WHAT YOU HAVE TO DO:
Please write out the final portion of the records below exactly: the line containing "Bases de dades", every line after it, and nothing else.

PROVIDED MATERIAL:

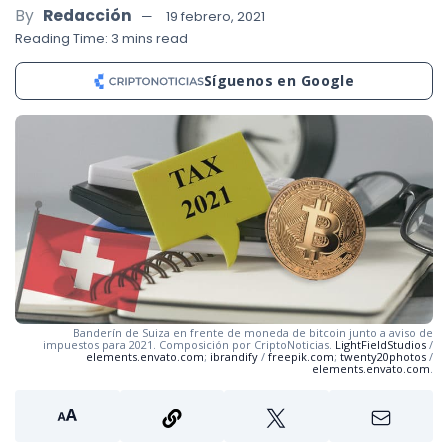
By
Redacción
19 febrero, 2021
Reading Time: 3 mins read
Síguenos en Google
Banderín de Suiza en frente de moneda de bitcoin junto a aviso de
impuestos para 2021. Composición por CriptoNoticias.
LightFieldStudios
/
elements.envato.com
;
ibrandify
/
freepik.com
;
twenty20photos
/
elements.envato.com
.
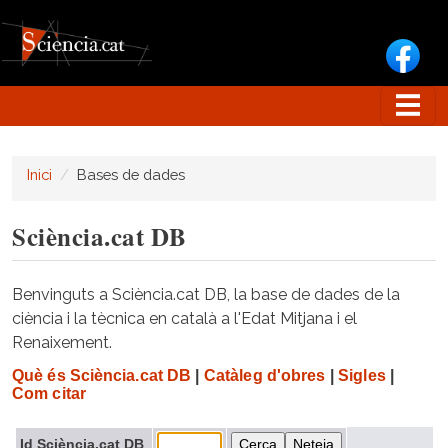
Vés al contingut
Inici
Bases de dades
Sciència.cat DB
Benvinguts a Sciència.cat DB, la base de dades de la
ciència i la tècnica en català a l'Edat Mitjana i el
Renaixement.
Què és Sciència.cat DB
|
Catàleg d'obres
|
Sigles
|
Com citar
Id Sciència.cat DB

ANSWER TO THIS TASK:
Bases de dades
Sciència.cat DB
Benvinguts a Sciència.cat DB, la base de dades de la
ciència i la tècnica en català a l'Edat Mitjana i el
Renaixement.
Què és Sciència.cat DB
|
Catàleg d'obres
|
Sigles
|
Com citar
Id Sciència.cat DB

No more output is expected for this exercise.